Board for the Revision of the Statute Law

Royal Commission overview
- Formed: 11 March 1853
- Preceding Royal Commission: Royal Commission on Revising and Consolidating the Criminal Law;
- Dissolved: 2 June 1854
- Superseding Royal Commission: Royal Commission for Consolidating the Statute Law;
- Jurisdiction: England and Wales
- Royal Commission executives: Charles Henry Bellenden Ker, Commissioner; George Coode, Sub-Commissioner; Thomas Chisholm Anstey, Sub-Commissioner; Matthew Brickdale, Sub-Commissioner; William Rogers, Sub-Commissioner;
- Key documents: First Report (18 August 1853); Second Report (31 January 1854); Third Report (2 June 1854);

= Board for the Revision of the Statute Law =

Parliamentary body for statute law reform (1853–4)

The Board for the Revision of the Statute Law (also known as the Statute Law Board or the Board for the Consolidation of the Statute Laws) was a commission from 1853 to 1854 to consolidate a significant portion of the statute law of the United Kingdom.

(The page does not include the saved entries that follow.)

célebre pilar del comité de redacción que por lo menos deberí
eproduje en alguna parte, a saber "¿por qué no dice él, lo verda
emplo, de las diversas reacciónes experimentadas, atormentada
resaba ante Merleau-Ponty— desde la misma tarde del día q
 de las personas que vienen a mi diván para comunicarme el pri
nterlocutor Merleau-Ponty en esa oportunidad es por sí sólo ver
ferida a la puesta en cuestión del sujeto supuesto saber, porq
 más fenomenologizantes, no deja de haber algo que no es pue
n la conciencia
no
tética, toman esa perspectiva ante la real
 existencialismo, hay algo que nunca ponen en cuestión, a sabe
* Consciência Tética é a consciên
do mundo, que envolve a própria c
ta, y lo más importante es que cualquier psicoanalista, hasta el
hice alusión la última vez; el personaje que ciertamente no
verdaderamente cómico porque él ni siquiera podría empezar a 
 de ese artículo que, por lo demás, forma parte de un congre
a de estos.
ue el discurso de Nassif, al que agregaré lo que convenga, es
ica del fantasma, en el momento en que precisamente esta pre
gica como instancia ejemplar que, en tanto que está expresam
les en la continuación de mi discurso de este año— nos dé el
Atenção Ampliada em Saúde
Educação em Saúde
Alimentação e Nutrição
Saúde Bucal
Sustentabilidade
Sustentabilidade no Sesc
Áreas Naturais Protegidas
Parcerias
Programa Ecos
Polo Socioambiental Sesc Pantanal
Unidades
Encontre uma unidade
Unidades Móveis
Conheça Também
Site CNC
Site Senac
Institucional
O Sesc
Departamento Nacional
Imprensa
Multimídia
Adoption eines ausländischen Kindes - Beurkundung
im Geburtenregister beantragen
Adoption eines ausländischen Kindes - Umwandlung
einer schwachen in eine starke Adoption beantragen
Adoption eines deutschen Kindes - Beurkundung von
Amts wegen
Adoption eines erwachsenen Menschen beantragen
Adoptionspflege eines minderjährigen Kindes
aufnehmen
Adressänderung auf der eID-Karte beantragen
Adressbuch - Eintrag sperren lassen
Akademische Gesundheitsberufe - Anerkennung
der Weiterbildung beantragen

The Board issued three reports and was superseded by the Statute Law Commission of 1854.

== Background ==
In the United Kingdom, Acts of Parliament remain in force until expressly repealed. Blackstone's Commentaries on the Laws of England, published in the late 18th century, raised questions about the system and structure of the common law and the poor drafting and disorder of the existing statute book. By the start of the 19th century, it was widely recognised that the criminal law stood in need of the greatest reform.

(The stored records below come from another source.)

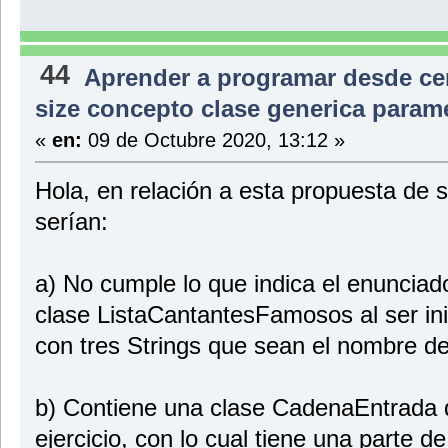
44
Aprender a programar desde ce
size concepto clase generica param
«
en:
09 de Octubre 2020, 13:12 »
Hola, en relación a esta propuesta de 
serían:
a) No cumple lo que indica el enunciado 
clase ListaCantantesFamosos al ser ini
con tres Strings que sean el nombre d
b) Contiene una clase CadenaEntrada 
ejercicio, con lo cual tiene una parte d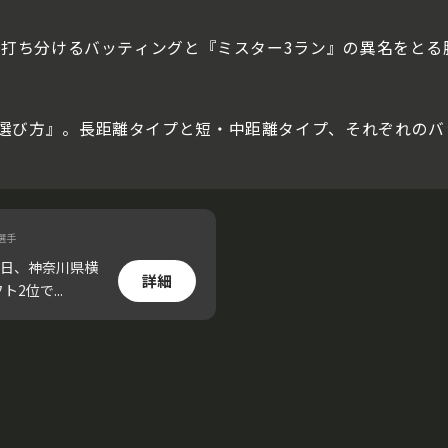
角に打ち分けるバッティングと『ミスター3ラン』の異名をと
選び方』。長距離タイプと短・中距離タイプ、それぞれのバ
選手
8日、神奈川県横
詳細
2位で...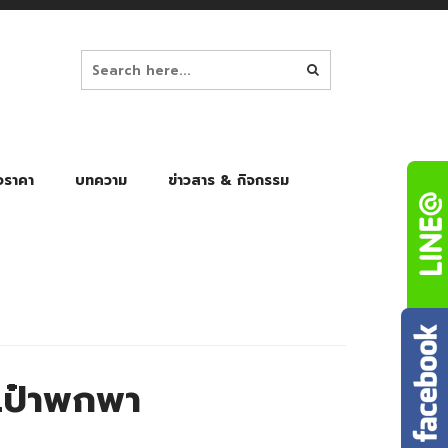
อราคา
บทความ
ข่าวสาร & กิจกรรม
ล็ก
ร่มพับ Auto 8K
ร่มพับ Auto 10K
ร่มพับ Auto 8K Black Gel
ร่มพับ Auto 10K Black Gel
เป๋าพกพา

In 1806 the Commission on Public Records passed a resolution requesting the production of a report on the best mode of reducing the volume of the statute book. From 1810 to 1825, The Statutes of the Realm was published, providing for the first time the authoritative collection of acts. In 1816, both Houses of Parliament, passed resolutions that an eminent lawyer with 20 clerks be commissioned to make a digest of the statutes, which was declared "very expedient to be done." However, this was never done.

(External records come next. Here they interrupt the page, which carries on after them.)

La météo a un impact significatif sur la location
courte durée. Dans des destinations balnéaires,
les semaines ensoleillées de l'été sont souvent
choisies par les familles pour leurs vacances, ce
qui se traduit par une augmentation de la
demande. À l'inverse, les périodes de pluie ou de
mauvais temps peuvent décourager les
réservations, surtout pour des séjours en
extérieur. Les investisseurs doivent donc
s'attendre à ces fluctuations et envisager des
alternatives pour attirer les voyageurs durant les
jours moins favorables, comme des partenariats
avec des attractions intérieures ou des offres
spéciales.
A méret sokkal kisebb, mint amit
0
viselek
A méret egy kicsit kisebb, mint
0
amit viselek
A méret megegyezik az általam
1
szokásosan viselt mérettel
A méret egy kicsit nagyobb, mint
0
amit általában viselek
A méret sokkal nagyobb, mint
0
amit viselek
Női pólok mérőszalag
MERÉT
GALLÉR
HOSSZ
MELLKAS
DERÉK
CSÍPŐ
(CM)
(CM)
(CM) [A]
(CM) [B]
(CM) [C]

The Royal Commission on the Criminal Law was established in 1833 and issued its final report in 1845, proposing a draft bill digesting criminal law and procedure. However, the ambition for such a comprehensive legal was dissipating. Lord Brougham introduced a bill embodying the digest, but it was withdrawn on an undertaking by Brougham's opponent, Lord Lyndhurst, that a second Commission would be appointed to revise it.

The Royal Commission on Revising and Consolidating the Criminal Law was established in 1845 and issued its final report in 1849. In autumn of 1852, the Lord Chancellor, Edward Sugden, 1st Baron St Leonards, directed James John Lonsdale and Charles Greaves to prepare Bills for the codification of criminal law based on the reports of the Criminal Law Commissioners. Two major Bills based on the work of the Commission covering offences against the person and larceny were introduced in 1853 and continued under Lord Cranworth. The bills made no progress, principally because of the unanimously unfavourable judicial reaction to the prospect of the common law being embodied in statutory form.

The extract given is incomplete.